Low Risk Change model

klpawlenty
Mega Contributor

How are others creating a Low Risk Change Model (lead times, notifications, approvals required, CAB or no CAB, etc.)?   These are not always Standard Changes, but changes that are deemed low risk from the Risk Assessment.

3 REPLIES 3

gyedwab
Mega Guru

What I've seen some companies doing is using the Record Producer in the Service Catalog as the front-end for a Change template.



The record producer has the standard information that needs to be filled in and the rules around lead time, so the user just has to fill in the relevant information and it's pre-approved.



That way, you can define a "catalog" of common, low-risk changes -- the CAB approves what those changes are rather than approving those changes individually.


Thank you Guy!   That would absolutely work for our Standard Changes and a better way then we are doing them now.   I am curious if others are taking those Planned Changes that are not Standard, but the Risk Assessment has calculated as Low Risk and defined a different approval model for these.   I suppose we could apply your same suggested concept and then add in the Risk Assessment questionnaire, however; we already have a Change process that routes creating a change through the Change module....


Jeff Boltz1
Mega Guru

We have all probably seen the itSMF statement to the effect of 80% of all incidents are caused by change, but what are the true measures?

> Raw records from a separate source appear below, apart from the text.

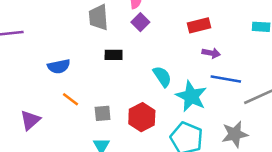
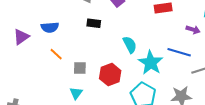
purple arrow: (211, 53) -> (193, 30), moved
purple triangle: (30, 120) -> (21, 37), moved

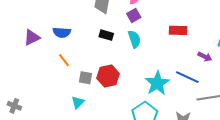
cyan semicircle: (130, 45) -> (134, 39), moved
red hexagon: (110, 75) -> (108, 76), moved

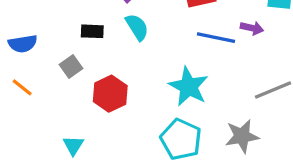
orange line: (64, 60) -> (22, 87), moved
blue line: (187, 77) -> (216, 38), moved
gray square: (86, 78) -> (71, 66), moved, turned -32

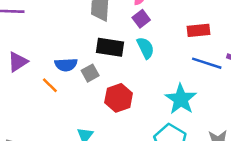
black rectangle: (92, 31) -> (110, 47), size x1.5
blue semicircle: (23, 44) -> (66, 65), moved

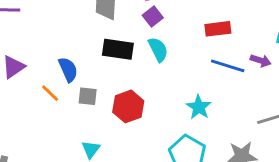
blue semicircle: (66, 65) -> (68, 70), turned -110
gray square: (90, 73) -> (88, 96), moved, turned 36
cyan star: (181, 99) -> (199, 107), size x0.7

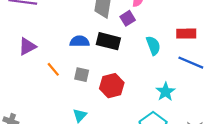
purple square: (153, 17) -> (128, 18), moved
cyan semicircle: (158, 49) -> (153, 46), moved
blue semicircle: (68, 70) -> (80, 41), moved, turned -72

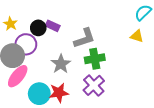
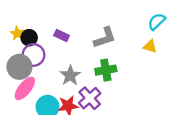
black circle: (38, 28) -> (29, 38), moved
gray L-shape: (84, 38) -> (105, 38), moved
purple cross: (94, 85) -> (90, 98), moved

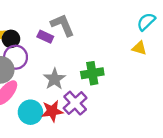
gray L-shape: (105, 38) -> (63, 25), moved, turned -95

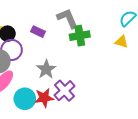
gray L-shape: (63, 25) -> (68, 18), moved
green cross: (92, 73) -> (80, 36), moved

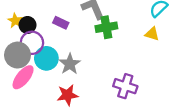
purple cross: (64, 91) -> (125, 86), moved, turned -30
cyan circle: (25, 99) -> (46, 58), moved

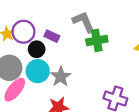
black circle: (27, 25) -> (37, 49), moved
purple circle: (32, 43) -> (23, 32), moved

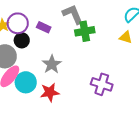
black circle: (37, 49) -> (22, 40), moved
cyan circle: (38, 71) -> (26, 82), moved

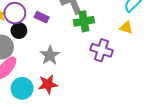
cyan circle: (26, 82) -> (22, 88), moved
purple cross: (102, 84) -> (101, 50), moved

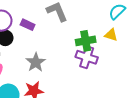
green cross: (84, 21) -> (86, 41), moved

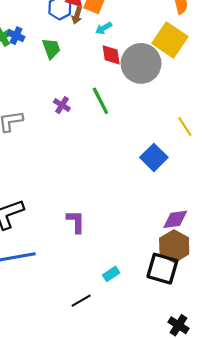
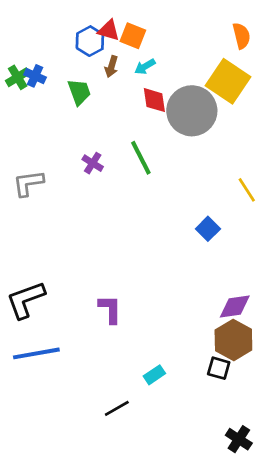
brown arrow: (77, 15) -> (111, 67), moved
blue square: (154, 157) -> (208, 229), size x0.7
black square: (162, 269) -> (219, 368), size x0.6

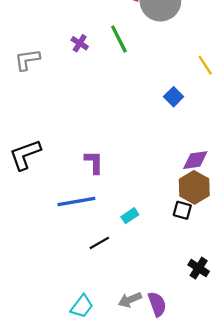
blue line: (36, 353) -> (76, 202), moved

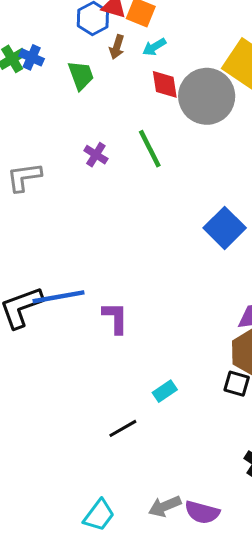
blue square: (174, 97) -> (225, 228), size x1.5
blue line: (76, 202) -> (59, 297), moved
purple semicircle: (157, 304) -> (202, 512), turned 125

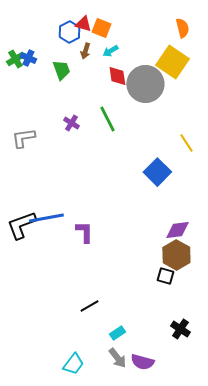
cyan rectangle: (165, 391) -> (117, 333), moved
gray arrow: (165, 506) -> (117, 358), turned -105

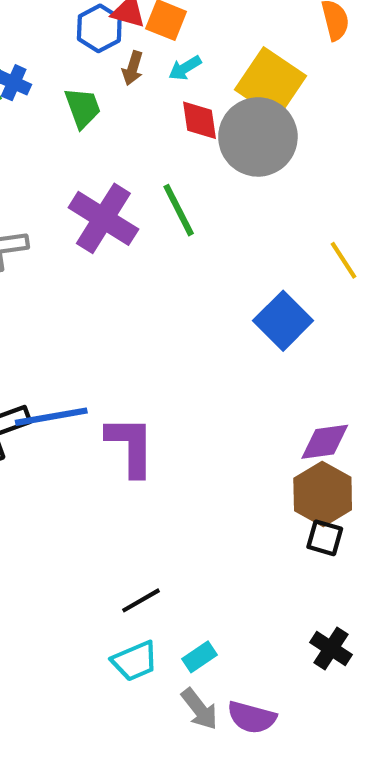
yellow square: (172, 62) -> (270, 83), moved
purple cross: (71, 123) -> (103, 218), size x2.0
purple L-shape: (84, 232) -> (131, 446), size x1.4
black square: (165, 276) -> (325, 538), moved
cyan trapezoid: (73, 364) -> (135, 661), moved, turned 30

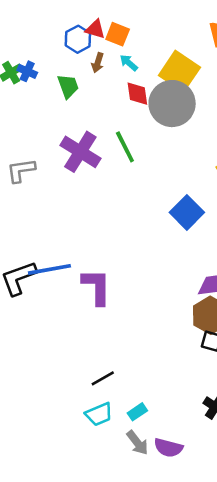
cyan arrow: (185, 68) -> (129, 63), turned 72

If we were to test the association and dependence between changes and incidents, we would likely see a strong positive correlation between changes and incidents.

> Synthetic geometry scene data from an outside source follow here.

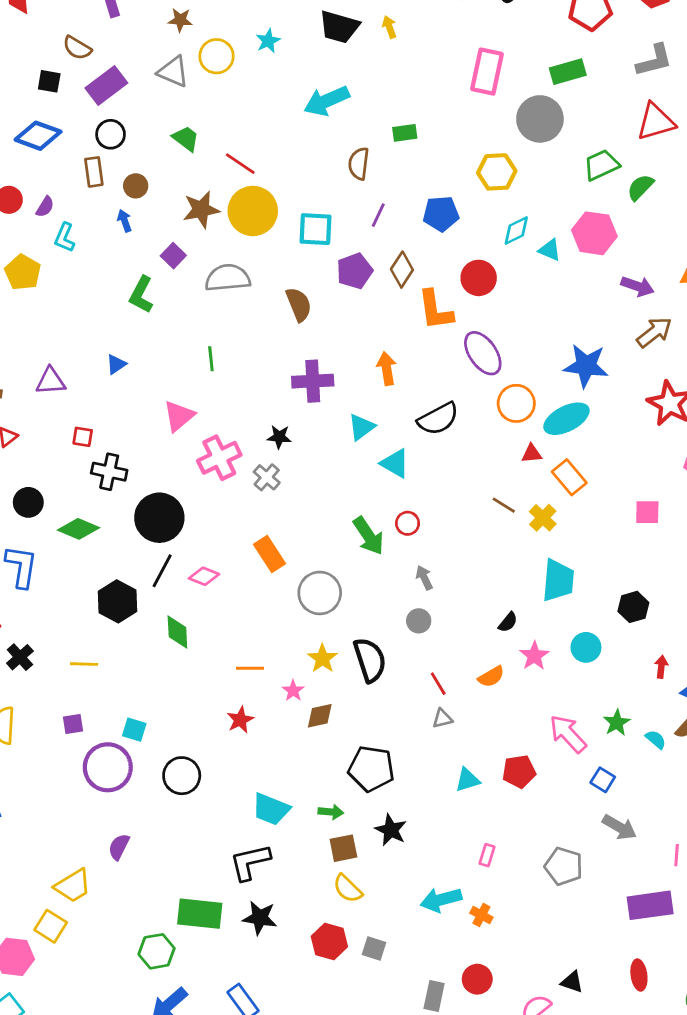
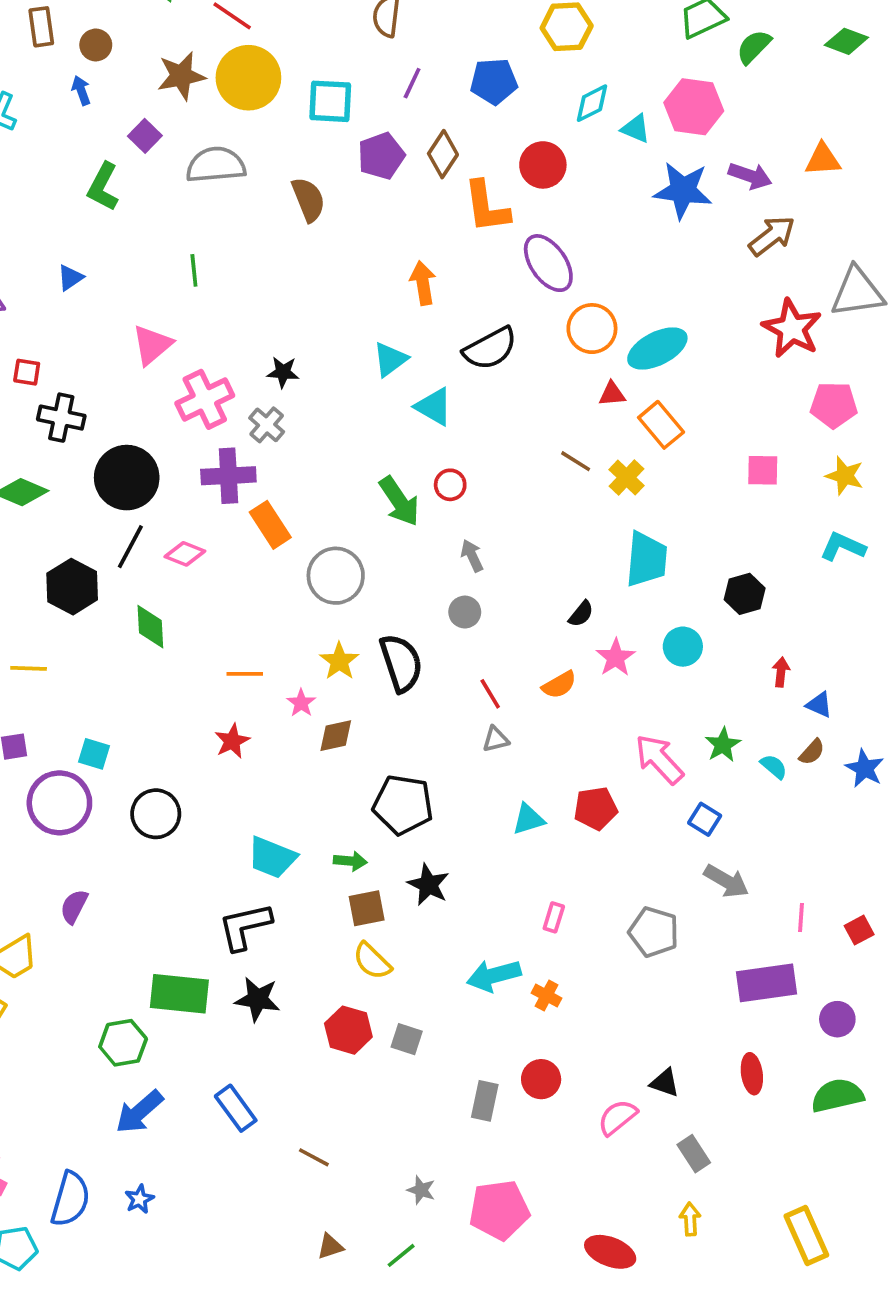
blue star: (586, 366) -> (683, 190), moved
purple cross: (313, 381) -> (228, 476), moved

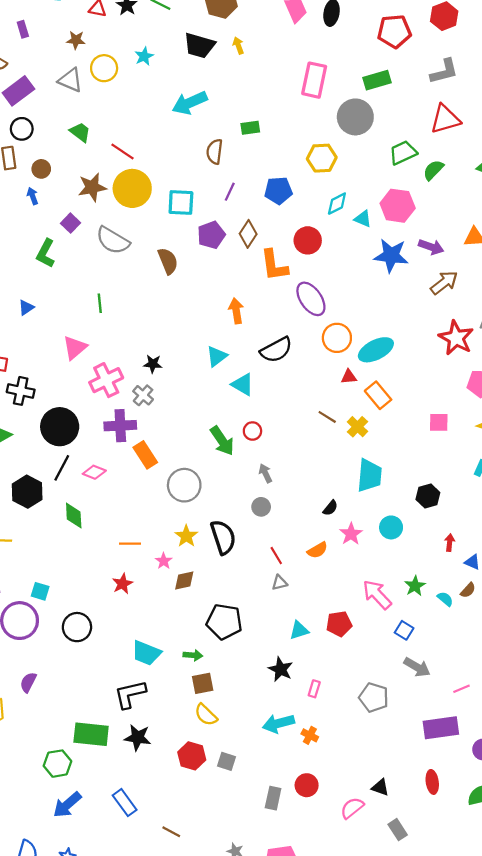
gray semicircle: (216, 165) -> (113, 240), turned -144
black star: (428, 885) -> (281, 669), moved
pink line: (801, 917) -> (461, 689), turned 63

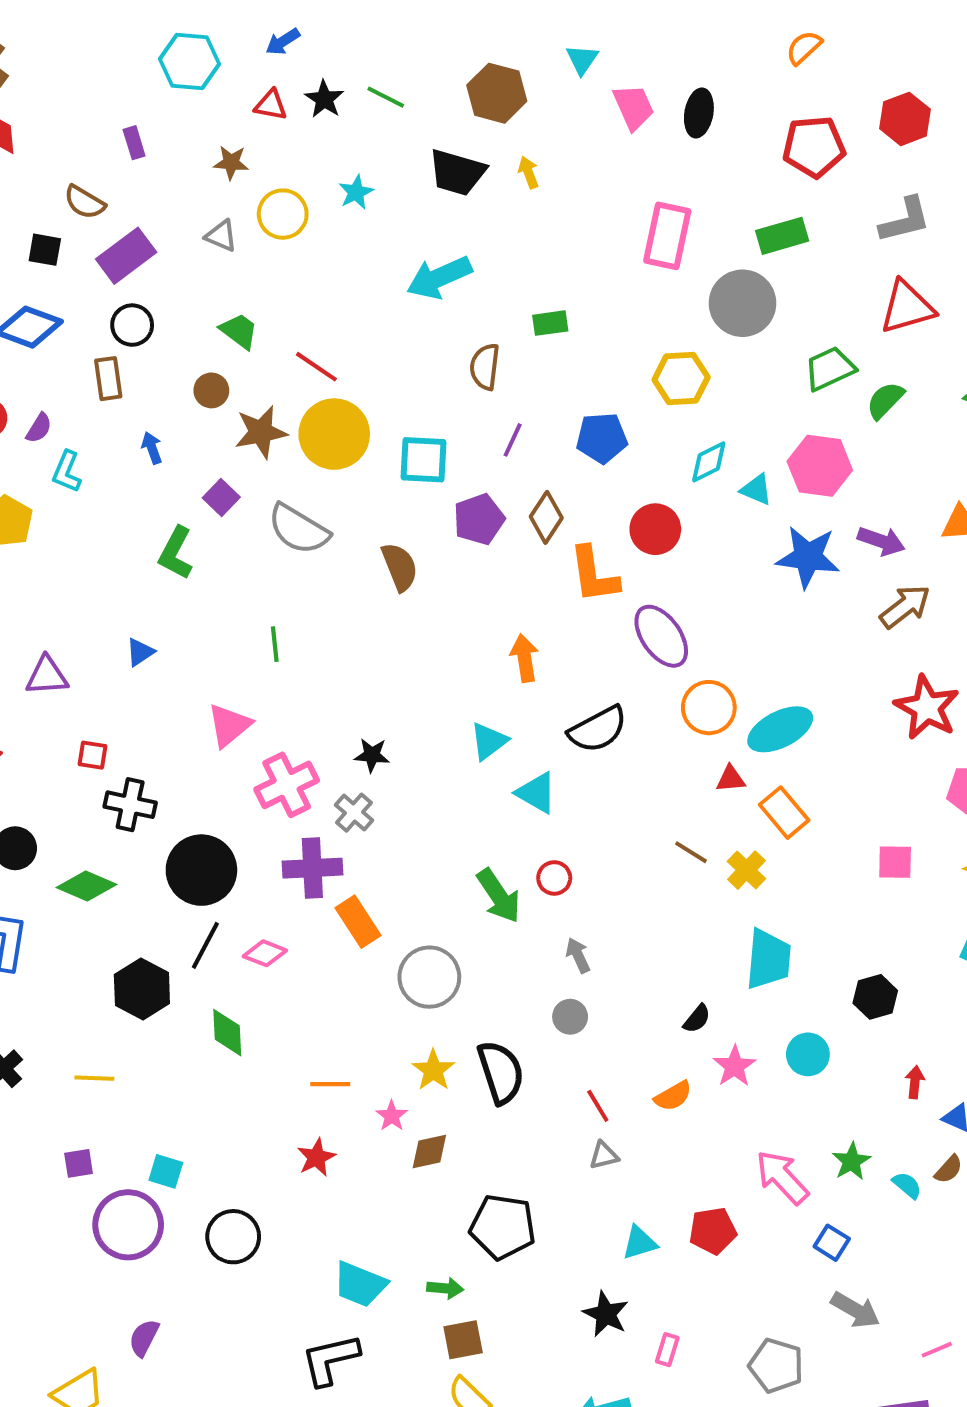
gray triangle: (70, 80) -> (221, 236), size x0.7
brown circle: (41, 169) -> (211, 390), moved

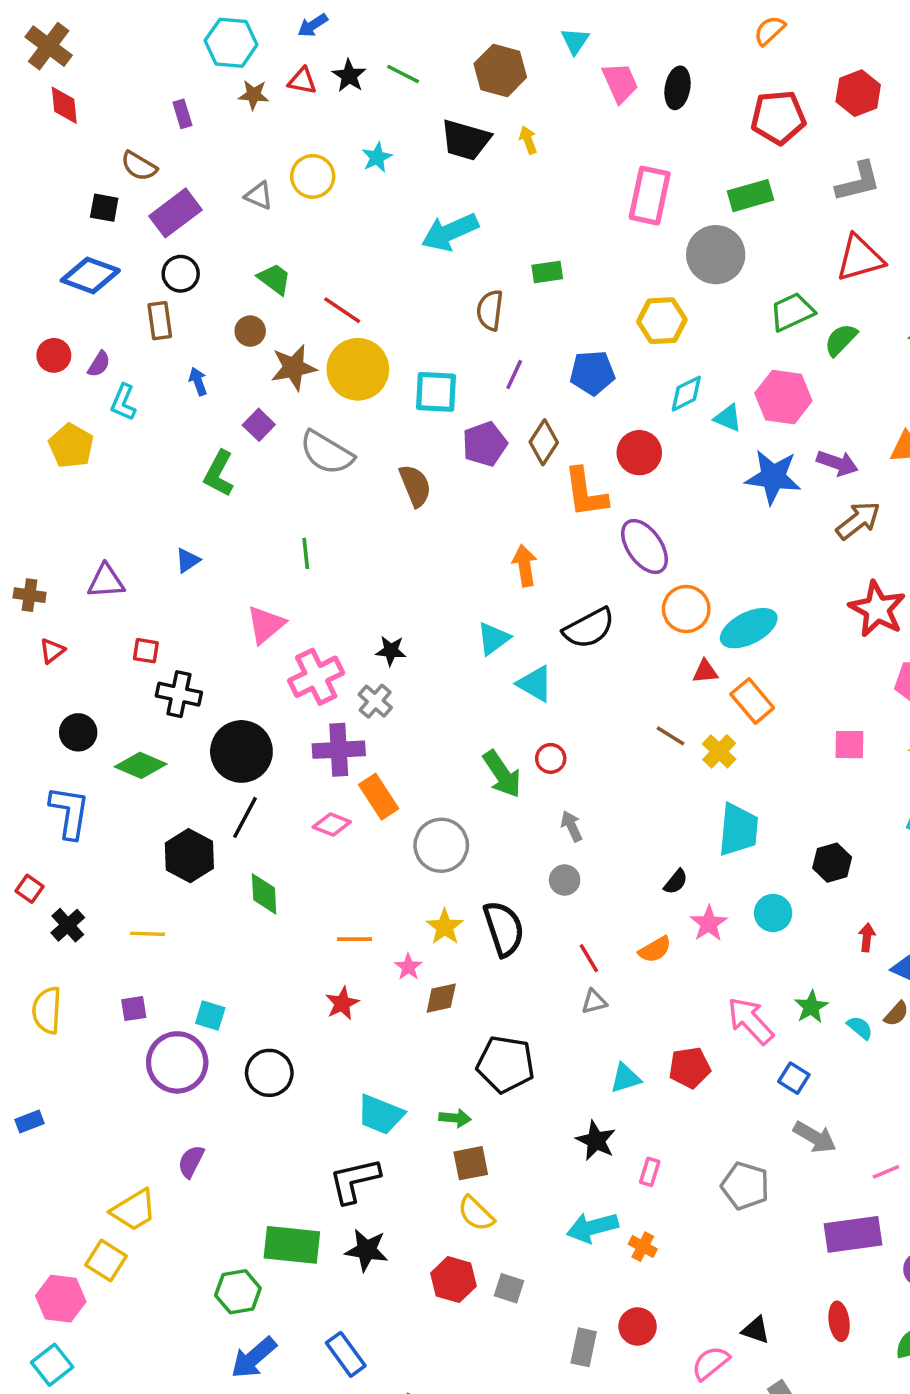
brown star: (231, 163) -> (254, 95), moved
pink diamond: (265, 953) -> (332, 824), moved

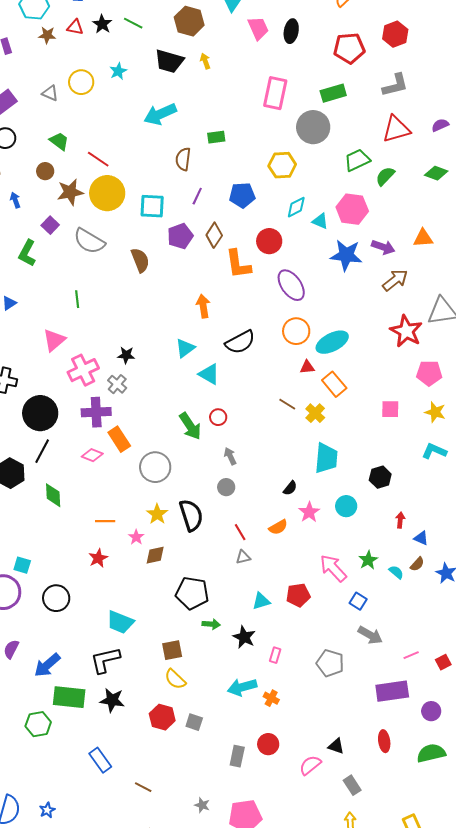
purple ellipse: (644, 546) -> (291, 285), moved
green arrow: (455, 1118) -> (211, 624), moved
blue arrow: (254, 1358) -> (47, 665), moved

The question, is how do we delineate among the pool of changes to see what is high, medium or low risk?



The key is to identify variations among change records - which ones are likely to cause and incident and what would be the impact depending on the affected CI?



There is often an high degree of collinearity among the change feature set, and finding variation is difficult.   That's where dimension reduction comes in, such as principal components analysis which creates new component variables.



These new variables can be used in clustering, such as k-means to find similar within and dissimilar across sub-sets of changes that can be correlated to incidents by CI.



I used 3 clusters corresponding to high, medium and low risk, and then used those segments to check association and dependence to the rate of incidents.   I consistently found that the correlation coefficient was high, medium, low (e.g. r=.9734, .65743, .3458) meaning that high risk clusters could be identified.



Using the knowledge of the cluster ID, we can delineate between high, medium and low risk changes and take action accordingly.